Coder Social home page Coder Social logo

ptrhash's Introduction

PTRHash

PTRHash is a fast and space efficient minimal perfect hash function that maps a list of n distinct keys into [n]. It is an adaptation of PTHash, and written in Rust.

I'm keeping a blogpost with remarks, ideas, implementation notes, and experiments at https://curiouscoding.nl/posts/ptrhash.

Contact

Feel free to make issues and/or PRs, reach out on twitter @curious_coding, or on matrix @curious_coding:matrix.org.

Performance

PTRHash supports up to $2^{40}$ keys.
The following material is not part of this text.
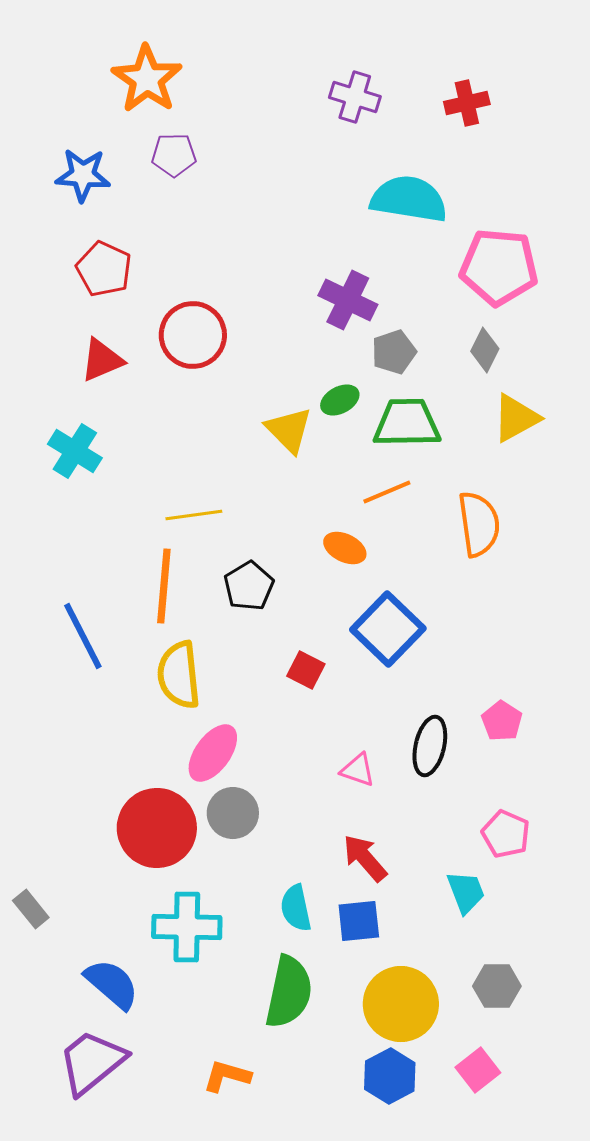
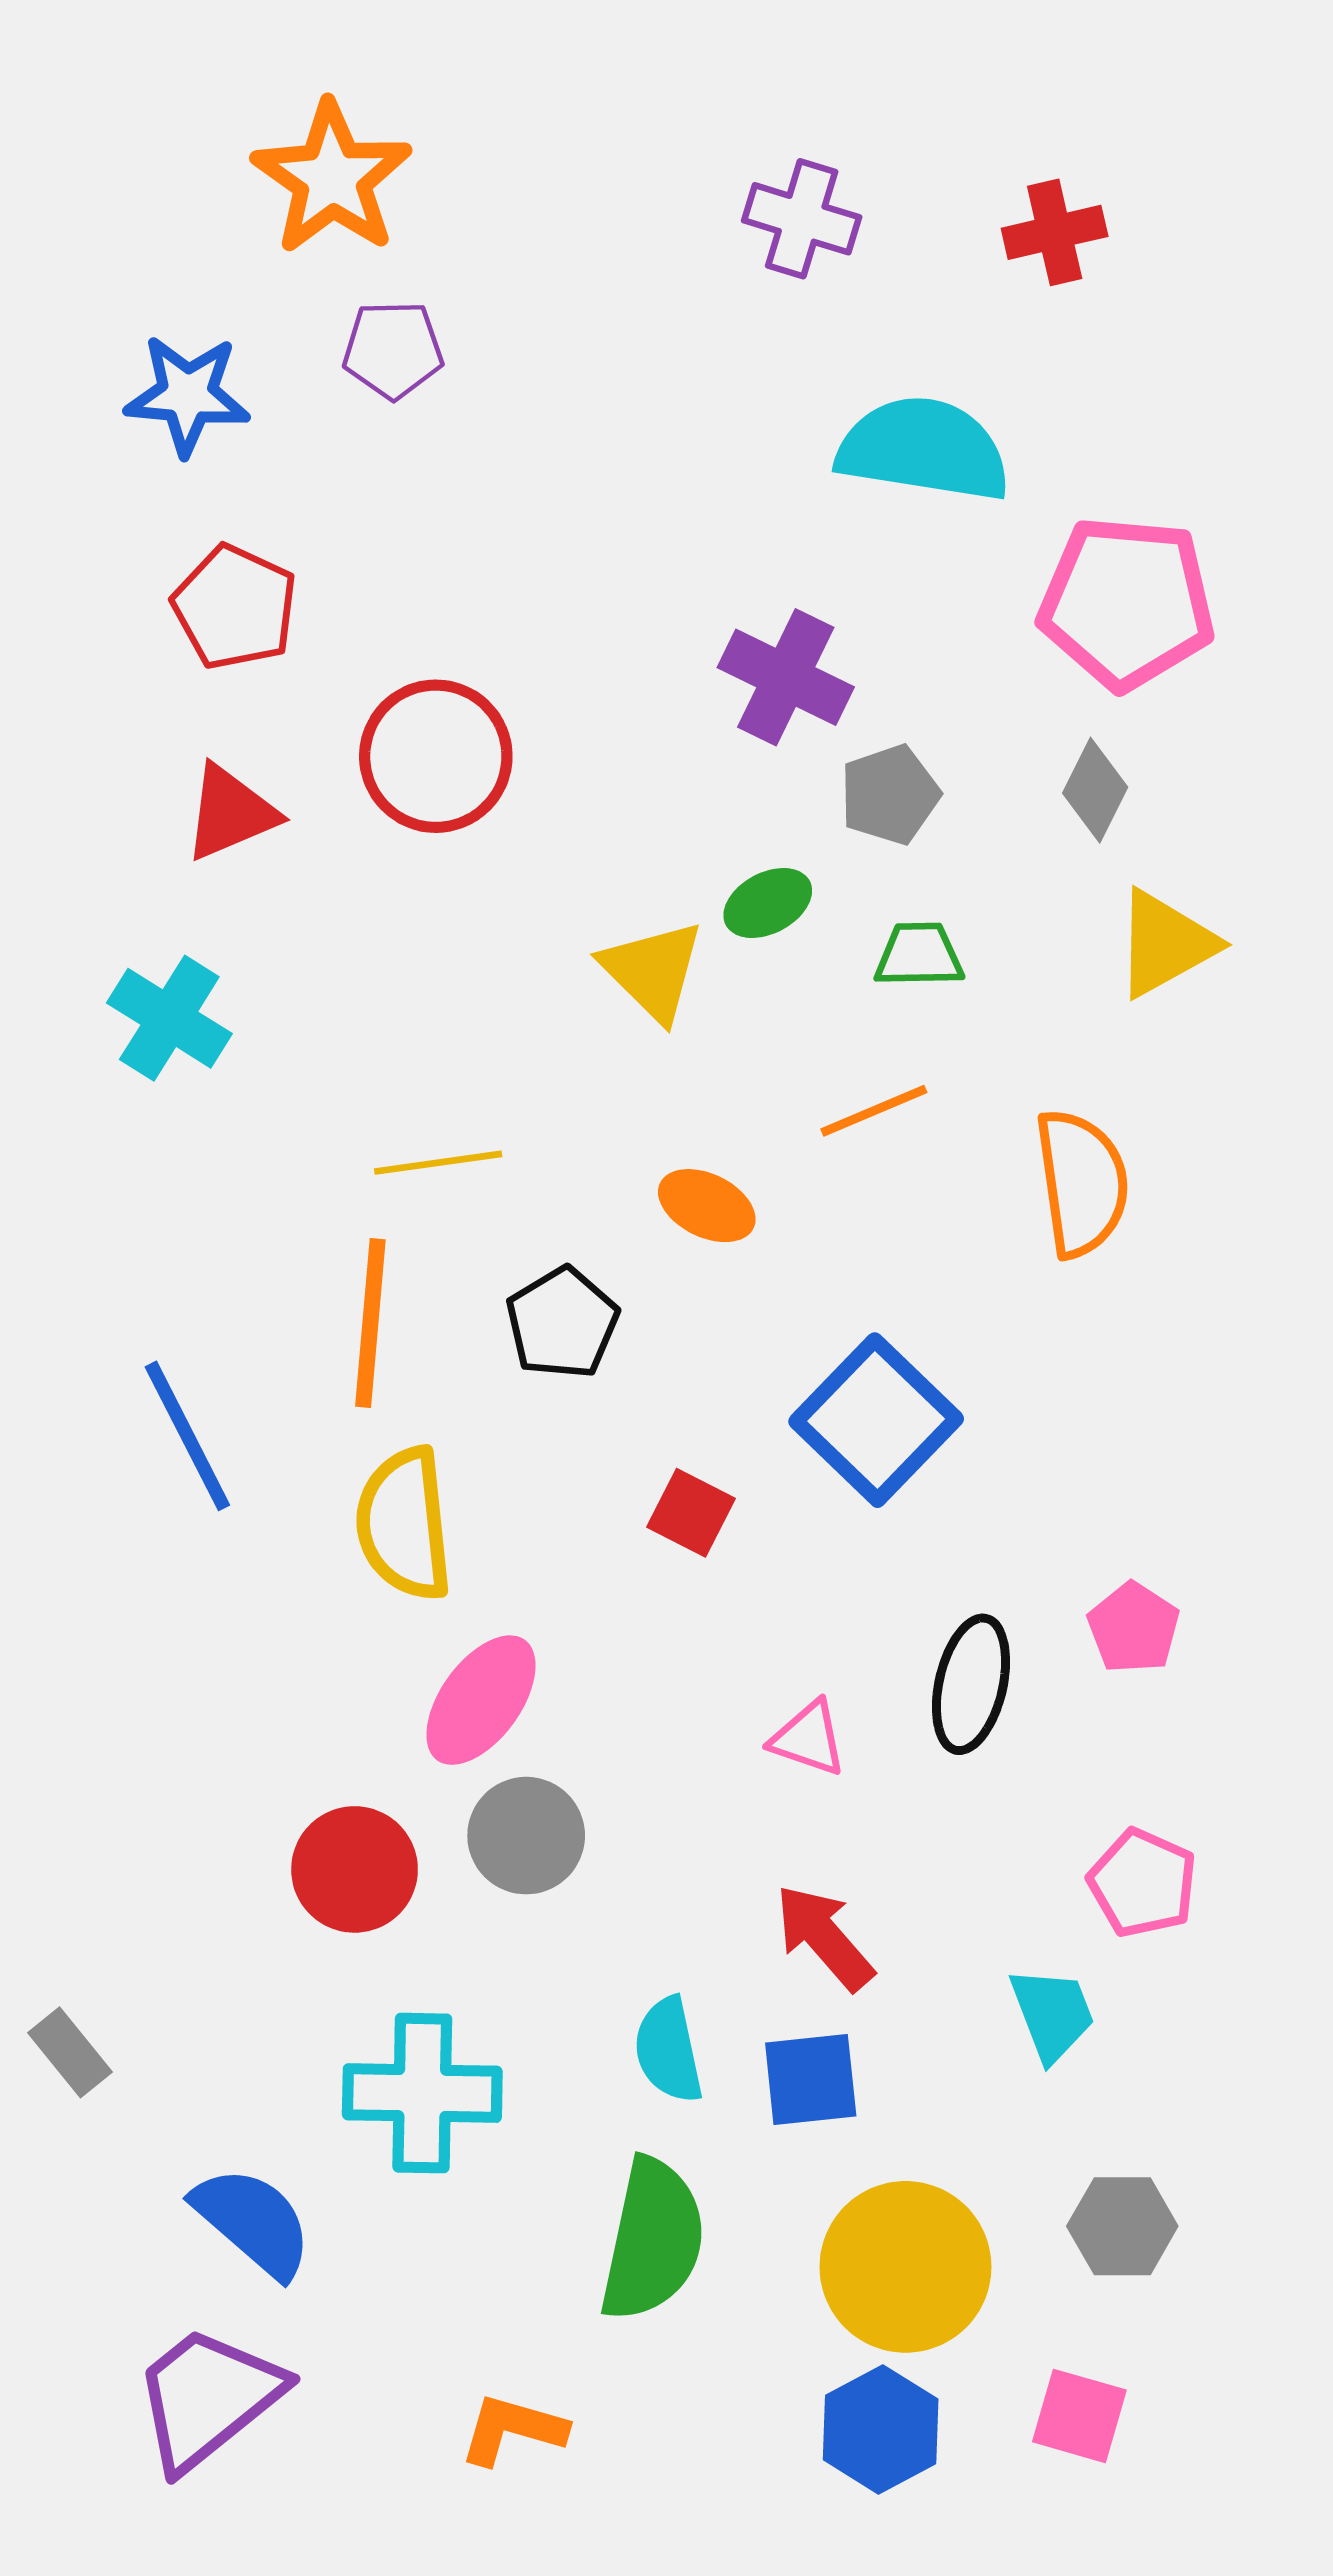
green trapezoid: (407, 423) -> (919, 955), size x0.6
orange ellipse: (345, 548) -> (707, 1206), moved
red circle: (157, 828) -> (355, 1869), size x0.7
pink square: (478, 1070) -> (1079, 2416), turned -36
For default parameters $\alpha = 0.98$, $c=9$, constructing a MPHF of $n=10^9$ integer keys gives:

  • Construction takes 19s on my i7-10750H (3.6GHz) using 6 threads:
    • 5s to sort hashes,
    • 12s to find pilots.
  • Memory usage is 2.69bits/key:
    • 2.46bits/key for pilots,
    • 0.24bits/key for remapping.
  • Queries take:
    • 18ns/key when indexing sequentially,
    • 8.2ns/key when streaming with prefetching,
    • 2.9ns/key when streaming with prefetching, using 4 threads.
  • When giving up on minimality of the hash and allowing values up to $n/\alpha$, query times slightly improve:
    • 14ns/key when indexing sequentially,
    • 7.5ns/key when streaming using prefetching,
    • 2.8ns/key when streaming with prefetching, using 4 threads.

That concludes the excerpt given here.